During December 2006, the company issued a warning that its profits for the year would be likely to be well below expectations. This was blamed on difficulties experienced at the Huddersfield distribution centre following the introduction of a new software system and poor trading conditions. The company later reported that it was making progress in overcoming the problems it had experienced, and that sales growth for the six week period ending 13 January 2007 was 4.6%.

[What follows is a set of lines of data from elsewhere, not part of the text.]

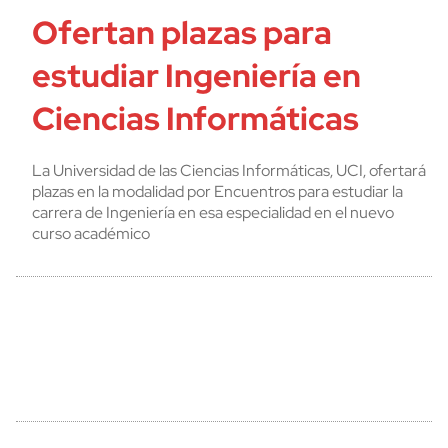
Ofertan plazas para
estudiar Ingeniería en
Ciencias Informáticas
La Universidad de las Ciencias Informáticas, UCI, ofertará
plazas en la modalidad por Encuentros para estudiar la
carrera de Ingeniería en esa especialidad en el nuevo
curso académico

In 2006, a new chief executive concluded that the rebranding was not working and from 2007, new stores were opened as Poundstretcher stores. In January 2008, the company acquired 33 Ponden Mill stores under license from the administrators of the company, along with some rights to the Coloroll brand.

In May 2007, Peter Burdon, former chief executive of Thorntons, was installed as chief executive. In July 2008, the company rejected a £11.4 million cash offer for the business, arguing that the chain is being undervalued. The bid was made by Seaham Investments, who already control 30.6% of the company. In January 2009, a trading notice issued following the Christmas trading period was of a disappointment to the company, in which they said sales were not as expected.

=== Closure ===
In February 2009, John Jackson, chairman of Poundstretcher and Instore, announced that the Instore locations would gradually be reformatted as Poundstretcher Extra locations.